View Full Version : How do you know if a doctor's good?

05-20-2006, 12:29 PM
As the question above.

Er... kinda unrelated actually, since my gf and I talked about moving abroad to stay maybe in 2 years time... if that eventuality comes to pass, I want to know how to know if a doctor is good.

Especially doctors who cater for SLE...

p/s: in my country there are only 18 rheumatologist who specializes in SLE to cater for a 24 million population (of course not everyone has lupus).

Don't laugh. Not funny at all. 18 is a seriously appaling number if you ask me

05-20-2006, 01:42 PM
It's kind of a trial and error thing... The biggest thing is that they actually listen to her... But, one of the biggest things that I always forget... They are human too, and can make mistakes... Hopefully not serious mistakes, hopefully just ones like NOT listening the way they should every once in a while, so you get mad and get over it and it's typically better next time.... It's hard to REALLY know until you've been to the doctor and talked to them at least a couple of times...

05-20-2006, 04:03 PM
One thing I would consider is to go to a doctor affiliated with a major medical center, if that is convenient enough to where you live.

My town and surrounding area of 100,000 has two rheumatologists. One of them reviewed my records and said it was too complicated for him and I should go to the medical center about 90 minutes away. This is a nusiance, but I feel it's worth it to be seeing someone who has greater specialized training.

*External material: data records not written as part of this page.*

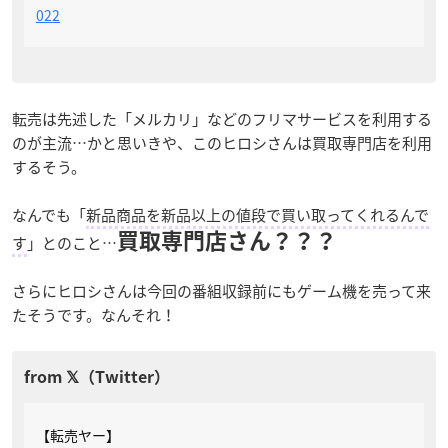
022
転売は先述した「メルカリ」などのフリマサービスを利用する
のが主流…かと思いきや、このヒロシさんは買取専門店を利用
するそう。
なんでも「
新品商品を新品以上の値段で買い取ってくれるんで
買取専門店さん？？？
す
」とのこと…
さらにヒロシさんは今回の番組収録前にもゲーム機を売って来
たそうです。なんそれ！
【転売ヤー】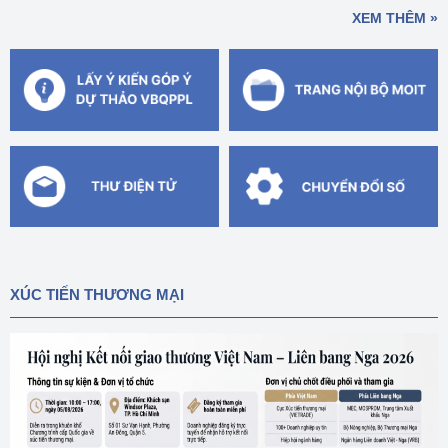
XEM THÊM »
XÚC TIẾN THƯƠNG MẠI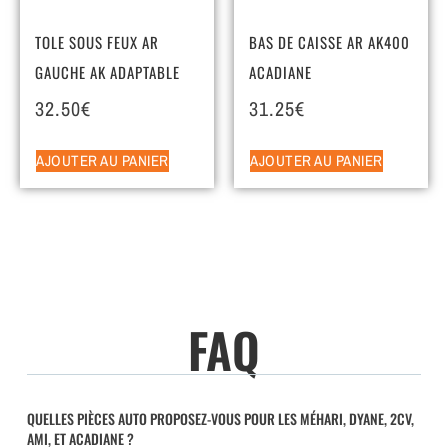
TOLE SOUS FEUX AR
BAS DE CAISSE AR AK400
GAUCHE AK ADAPTABLE
ACADIANE
32.50
€
31.25
€
AJOUTER AU PANIER
AJOUTER AU PANIER
FAQ
QUELLES PIÈCES AUTO PROPOSEZ-VOUS POUR LES MÉHARI, DYANE, 2CV,
AMI, ET ACADIANE ?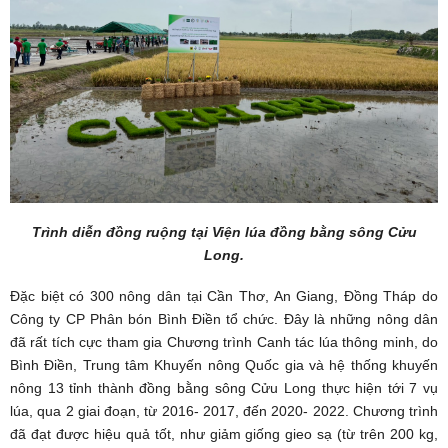
Trình diễn đồng ruộng tại Viện lúa đồng bằng sông Cửu
Long.
Đặc biệt có 300 nông dân tại Cần Thơ, An Giang, Đồng Tháp do
Công ty CP Phân bón Bình Điền tổ chức. Đây là những nông dân
đã rất tích cực tham gia Chương trình Canh tác lúa thông minh, do
Bình Điền, Trung tâm Khuyến nông Quốc gia và hệ thống khuyến
nông 13 tỉnh thành đồng bằng sông Cửu Long thực hiện tới 7 vụ
lúa, qua 2 giai đoạn, từ 2016- 2017, đến 2020- 2022. Chương trình
đã đạt được hiệu quả tốt, như giảm giống gieo sạ (từ trên 200 kg,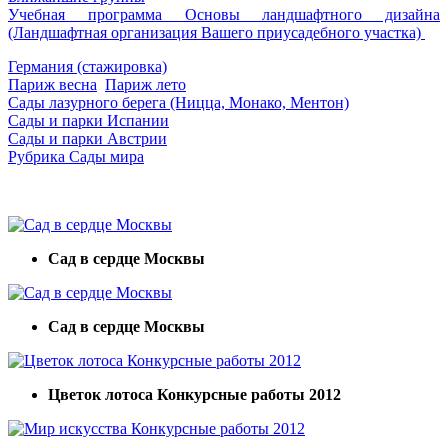
Учебная программа Основы ландшафтного дизайна
(Ландшафтная организация Вашего приусадебного участка)
Германия (стажировка)
Париж весна
Париж лето
Сады лазурного берега (Ницца, Монако, Ментон)
Сады и парки Испании
Сады и парки Австрии
Рубрика Сады мира
Сад в сердце Москвы
Сад в сердце Москвы
Цветок лотоса Конкурсные работы 2012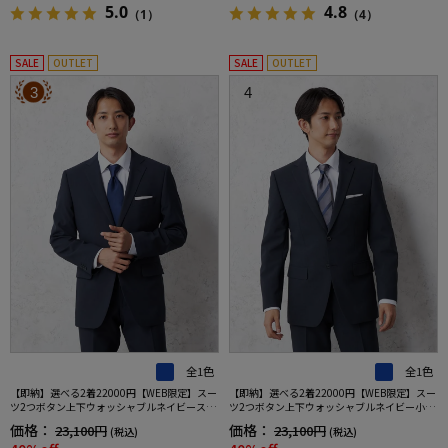
5.0
4.8
（1）
（4）
SALE
OUTLET
SALE
OUTLET
3
4
全1色
全1色
【即納】選べる2着22000円【WEB限定】スー
【即納】選べる2着22000円【WEB限定】スー
ツ2つボタン上下ウォッシャブルネイビースト
ツ2つボタン上下ウォッシャブルネイビー小柄
ライプ3シーズン対応
3シーズン対応
価格：
価格：
23,100円
23,100円
(税込)
(税込)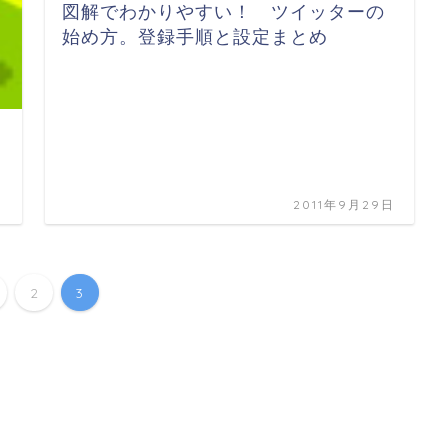
図解でわかりやすい！ ツイッターの
始め方。登録手順と設定まとめ
日
2011年9月29日
2
3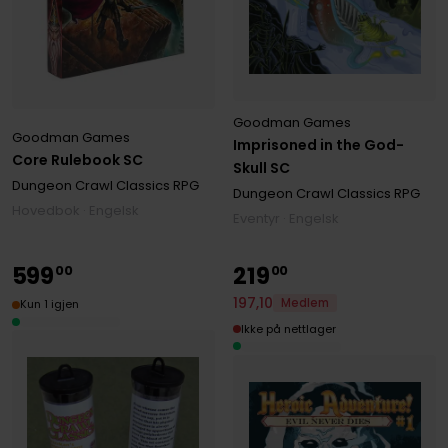
Goodman Games
Goodman Games
Imprisoned in the God-
Core Rulebook SC
Skull SC
Dungeon Crawl Classics RPG
Dungeon Crawl Classics RPG
Hovedbok · Engelsk
Eventyr · Engelsk
599
219
00
00
197
,
10
Medlem
Kun 1 igjen
Ikke på nettlager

Someone who listens to everything you say, someone who answers any questions you have, someone who explains every medication the prescribe and why you are taking it... Someone who is willing to say, "I don't know" if they really don't.... Those are things I would look for.

05-20-2006, 05:35 PM
I am glad someone posted this question. I am still very new into this whole lupus thing. I was wondering about a dr. myself. I am lucky, though, because we have the University of Alabama at Birmingham medical center...and they do lupus research. So, I may end up being some kind of guinea pig if I'm not careful. I am hoping I will get lucky and find excellent treatment.

05-22-2006, 02:07 PM
To me listening is the most important thing. I want my doc to give me time, to not dismiss my questions, and to listen to me. It is because my primary care doc listened that I was diagnosed early and didn't have the struggle so many here had. I look for that in my rheumy as well -

Good luck, as said above, you may not know until you've been to that doc a couple times, until you get to know him or her better. Don't be afraid to change from one to another - it is YOUR life, YOUR body.

06-01-2006, 05:28 PM
I was diagnosed in UK by Dr Graham Hughes-UK Leading Lupus specialist. He encourages you to understand your illness. I have learnt that a knowledgeable Dr is NOT threatened by patient knowledge--they are the ones to stick with. If they are not happy with you being in control of your condition and object to your understanding Lupus then they usually lack the knowledge themselves.